_WHAT TO PRODUCE_
Using the records beneath, say how many lines contain the word "клуба", without comment.

_Data extracted from a collection_
━━━━━━━━
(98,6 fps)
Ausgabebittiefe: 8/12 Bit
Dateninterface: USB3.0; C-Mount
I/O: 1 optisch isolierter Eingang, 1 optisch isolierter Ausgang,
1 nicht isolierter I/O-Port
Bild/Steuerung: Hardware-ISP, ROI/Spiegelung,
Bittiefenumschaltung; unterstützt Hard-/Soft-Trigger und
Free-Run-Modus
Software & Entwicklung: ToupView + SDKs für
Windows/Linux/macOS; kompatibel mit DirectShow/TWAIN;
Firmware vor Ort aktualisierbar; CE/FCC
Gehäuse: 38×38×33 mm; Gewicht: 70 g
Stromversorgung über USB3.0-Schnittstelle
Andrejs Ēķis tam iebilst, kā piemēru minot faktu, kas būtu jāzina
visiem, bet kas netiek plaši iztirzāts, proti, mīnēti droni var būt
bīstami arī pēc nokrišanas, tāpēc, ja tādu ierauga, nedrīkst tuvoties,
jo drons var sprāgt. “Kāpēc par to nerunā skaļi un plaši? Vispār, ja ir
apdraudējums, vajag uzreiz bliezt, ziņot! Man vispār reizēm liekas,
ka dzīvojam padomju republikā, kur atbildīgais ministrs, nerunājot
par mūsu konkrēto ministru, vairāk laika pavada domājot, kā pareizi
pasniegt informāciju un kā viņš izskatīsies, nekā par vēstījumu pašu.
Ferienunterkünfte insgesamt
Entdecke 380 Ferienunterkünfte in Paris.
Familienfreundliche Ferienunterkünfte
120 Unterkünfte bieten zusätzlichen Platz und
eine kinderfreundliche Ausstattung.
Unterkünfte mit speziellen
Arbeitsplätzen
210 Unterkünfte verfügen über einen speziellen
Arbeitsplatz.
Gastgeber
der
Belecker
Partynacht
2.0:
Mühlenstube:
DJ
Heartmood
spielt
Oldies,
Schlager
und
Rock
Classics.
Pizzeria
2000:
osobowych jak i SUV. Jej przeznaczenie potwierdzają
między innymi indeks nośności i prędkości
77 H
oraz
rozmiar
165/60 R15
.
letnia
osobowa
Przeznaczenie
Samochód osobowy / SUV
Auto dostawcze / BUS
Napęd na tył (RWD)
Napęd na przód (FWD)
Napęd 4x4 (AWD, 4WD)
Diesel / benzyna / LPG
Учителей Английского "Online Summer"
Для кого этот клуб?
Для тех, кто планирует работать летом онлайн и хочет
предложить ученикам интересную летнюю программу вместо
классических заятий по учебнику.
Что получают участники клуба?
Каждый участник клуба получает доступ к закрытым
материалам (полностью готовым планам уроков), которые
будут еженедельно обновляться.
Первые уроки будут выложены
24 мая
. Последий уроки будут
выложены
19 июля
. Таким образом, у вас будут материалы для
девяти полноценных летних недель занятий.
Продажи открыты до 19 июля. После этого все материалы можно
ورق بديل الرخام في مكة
━━━━━━━━
_ANSWER TO THE PROBLEM_
2